» Goal of the exercise: Every line of the records that contains the string "Csákvári" counts once; give the total and nothing else.

» Extracted page text data:
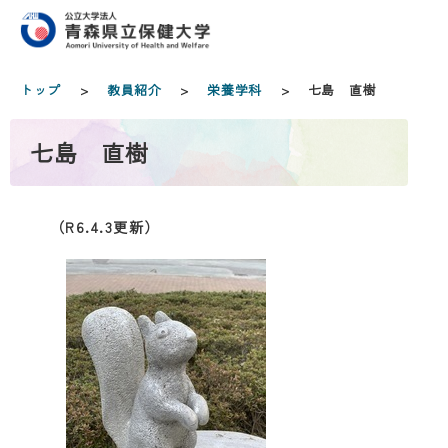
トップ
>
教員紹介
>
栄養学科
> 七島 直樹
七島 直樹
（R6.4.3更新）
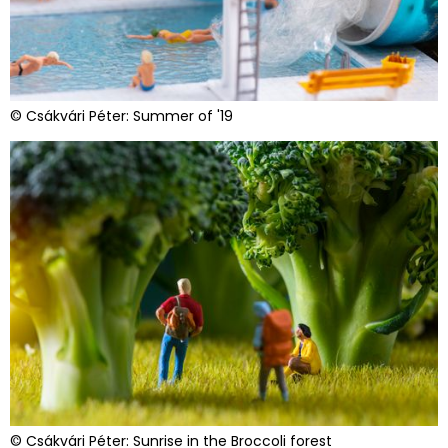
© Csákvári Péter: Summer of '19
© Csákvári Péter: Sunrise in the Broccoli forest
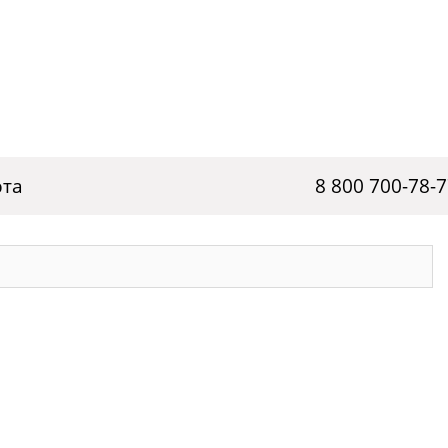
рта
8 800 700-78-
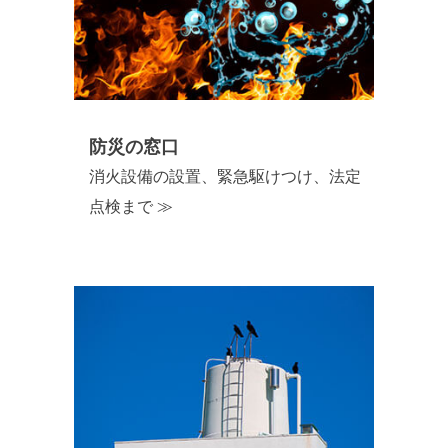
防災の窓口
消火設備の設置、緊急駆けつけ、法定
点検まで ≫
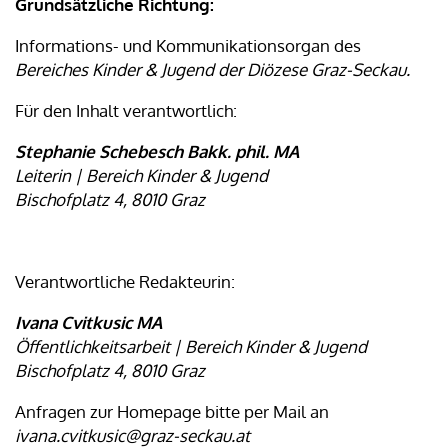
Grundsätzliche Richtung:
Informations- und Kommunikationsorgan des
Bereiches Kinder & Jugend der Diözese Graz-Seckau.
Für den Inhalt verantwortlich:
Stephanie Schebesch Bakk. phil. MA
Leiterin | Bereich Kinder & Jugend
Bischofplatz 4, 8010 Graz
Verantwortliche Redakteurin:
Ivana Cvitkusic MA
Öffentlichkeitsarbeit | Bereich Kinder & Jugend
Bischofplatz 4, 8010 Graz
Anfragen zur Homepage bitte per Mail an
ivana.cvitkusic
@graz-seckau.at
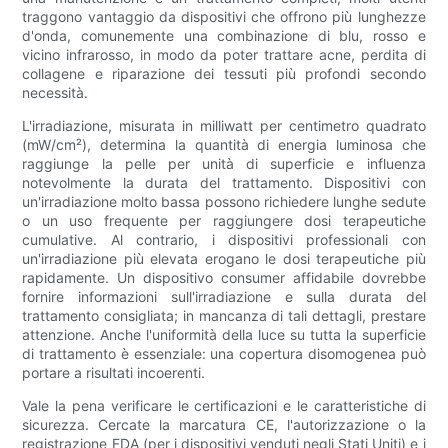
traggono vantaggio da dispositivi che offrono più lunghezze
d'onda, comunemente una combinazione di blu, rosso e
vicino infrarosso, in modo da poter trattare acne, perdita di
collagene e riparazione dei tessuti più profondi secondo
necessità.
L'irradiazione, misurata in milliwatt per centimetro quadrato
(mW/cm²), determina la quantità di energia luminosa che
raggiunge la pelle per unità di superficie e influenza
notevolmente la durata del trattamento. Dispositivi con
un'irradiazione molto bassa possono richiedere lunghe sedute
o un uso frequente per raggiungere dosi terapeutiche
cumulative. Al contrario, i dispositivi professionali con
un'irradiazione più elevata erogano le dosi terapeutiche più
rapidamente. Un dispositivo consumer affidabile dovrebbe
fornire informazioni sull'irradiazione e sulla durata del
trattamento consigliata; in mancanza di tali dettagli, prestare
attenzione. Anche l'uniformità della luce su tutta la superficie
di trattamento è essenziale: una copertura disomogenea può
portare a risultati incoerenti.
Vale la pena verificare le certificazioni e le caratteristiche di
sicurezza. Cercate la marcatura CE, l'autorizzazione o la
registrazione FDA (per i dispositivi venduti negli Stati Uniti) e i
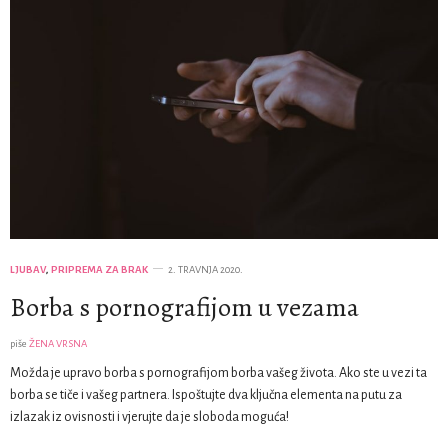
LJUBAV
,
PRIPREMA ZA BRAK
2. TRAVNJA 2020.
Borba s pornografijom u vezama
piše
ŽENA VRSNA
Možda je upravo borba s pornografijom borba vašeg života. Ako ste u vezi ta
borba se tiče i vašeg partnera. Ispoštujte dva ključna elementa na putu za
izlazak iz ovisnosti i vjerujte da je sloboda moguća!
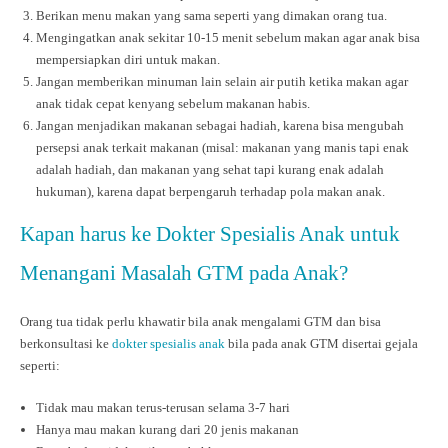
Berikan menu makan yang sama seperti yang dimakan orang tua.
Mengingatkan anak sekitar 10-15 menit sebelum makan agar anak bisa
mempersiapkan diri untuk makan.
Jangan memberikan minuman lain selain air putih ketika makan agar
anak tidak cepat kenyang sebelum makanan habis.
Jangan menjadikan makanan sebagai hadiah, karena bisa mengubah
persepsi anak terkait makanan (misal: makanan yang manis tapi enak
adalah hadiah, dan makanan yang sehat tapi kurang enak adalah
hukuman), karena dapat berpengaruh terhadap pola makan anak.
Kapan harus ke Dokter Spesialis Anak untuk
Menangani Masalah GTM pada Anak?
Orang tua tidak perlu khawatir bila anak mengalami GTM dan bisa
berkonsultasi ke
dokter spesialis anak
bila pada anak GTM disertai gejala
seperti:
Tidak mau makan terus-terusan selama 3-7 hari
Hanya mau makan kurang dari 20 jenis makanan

» Response to the task: 2